*About this task*:
Please find how many lines of the data contain the string "between", and respond with that number only.

* * * * * * * * *

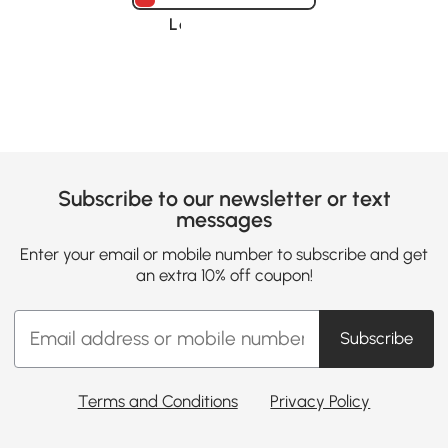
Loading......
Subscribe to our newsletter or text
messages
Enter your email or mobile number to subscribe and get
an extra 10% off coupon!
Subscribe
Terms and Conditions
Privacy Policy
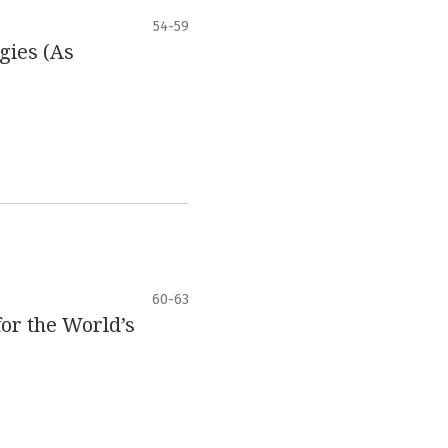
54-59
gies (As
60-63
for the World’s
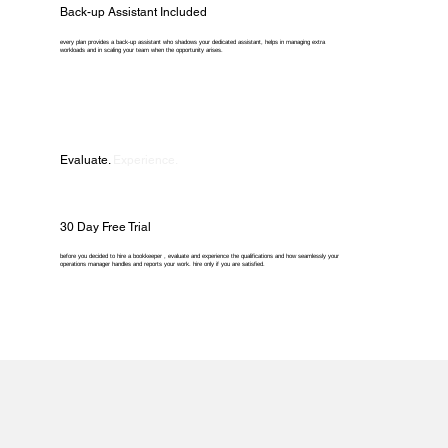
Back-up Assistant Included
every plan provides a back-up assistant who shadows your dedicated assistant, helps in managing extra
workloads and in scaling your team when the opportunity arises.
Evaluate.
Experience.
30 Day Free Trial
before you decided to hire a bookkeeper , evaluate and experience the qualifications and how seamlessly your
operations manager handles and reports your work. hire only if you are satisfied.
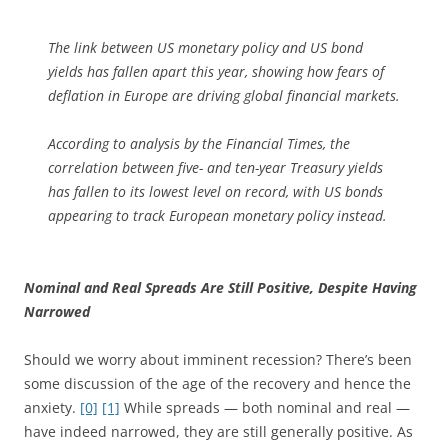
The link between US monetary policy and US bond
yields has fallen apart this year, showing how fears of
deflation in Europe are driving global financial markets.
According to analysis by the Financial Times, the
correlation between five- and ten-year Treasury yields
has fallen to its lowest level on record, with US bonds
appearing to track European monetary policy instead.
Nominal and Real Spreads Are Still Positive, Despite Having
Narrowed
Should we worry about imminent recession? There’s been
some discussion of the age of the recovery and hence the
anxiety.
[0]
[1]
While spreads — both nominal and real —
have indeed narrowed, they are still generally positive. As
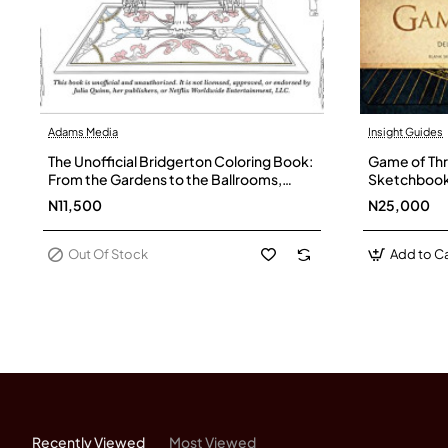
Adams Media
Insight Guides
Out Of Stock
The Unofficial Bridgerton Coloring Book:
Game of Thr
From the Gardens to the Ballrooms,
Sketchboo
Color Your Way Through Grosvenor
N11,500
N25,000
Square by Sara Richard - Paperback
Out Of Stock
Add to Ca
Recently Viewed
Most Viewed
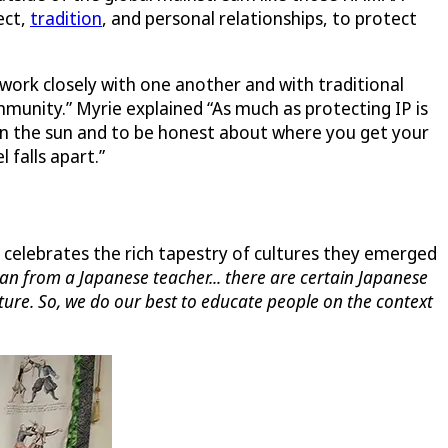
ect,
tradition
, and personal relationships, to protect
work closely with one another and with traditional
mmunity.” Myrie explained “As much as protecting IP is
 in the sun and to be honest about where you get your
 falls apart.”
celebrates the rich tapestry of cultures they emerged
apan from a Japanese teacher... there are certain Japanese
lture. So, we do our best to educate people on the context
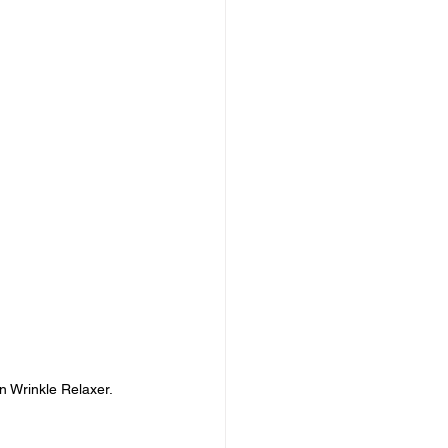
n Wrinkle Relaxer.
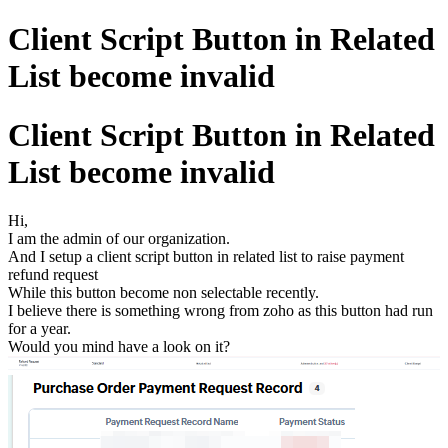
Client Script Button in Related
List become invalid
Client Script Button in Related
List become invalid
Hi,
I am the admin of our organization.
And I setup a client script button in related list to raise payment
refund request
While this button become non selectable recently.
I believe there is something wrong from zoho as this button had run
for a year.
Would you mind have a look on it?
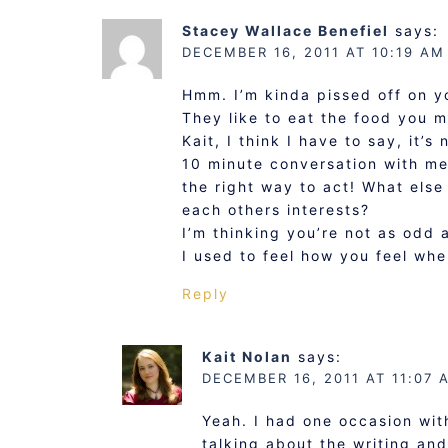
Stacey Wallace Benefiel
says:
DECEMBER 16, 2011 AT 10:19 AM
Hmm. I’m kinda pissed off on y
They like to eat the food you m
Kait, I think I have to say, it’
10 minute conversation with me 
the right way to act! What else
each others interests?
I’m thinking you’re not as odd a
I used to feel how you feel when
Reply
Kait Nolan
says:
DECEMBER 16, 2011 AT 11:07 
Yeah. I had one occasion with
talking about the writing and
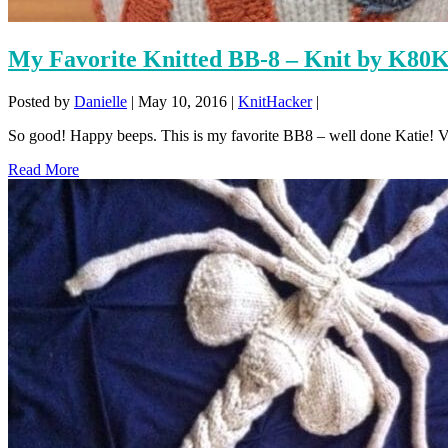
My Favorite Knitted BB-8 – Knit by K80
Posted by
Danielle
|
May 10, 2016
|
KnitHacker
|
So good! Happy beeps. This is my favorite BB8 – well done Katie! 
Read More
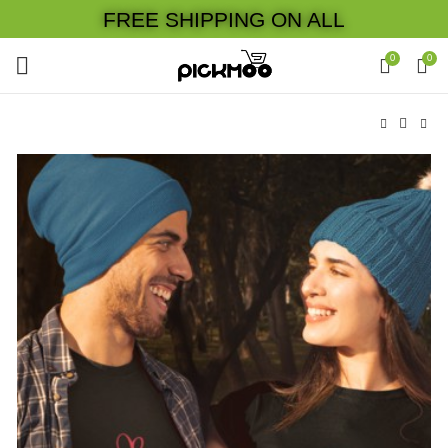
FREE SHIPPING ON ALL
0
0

* * * * * * * * *

*Reply to the exercise*:
2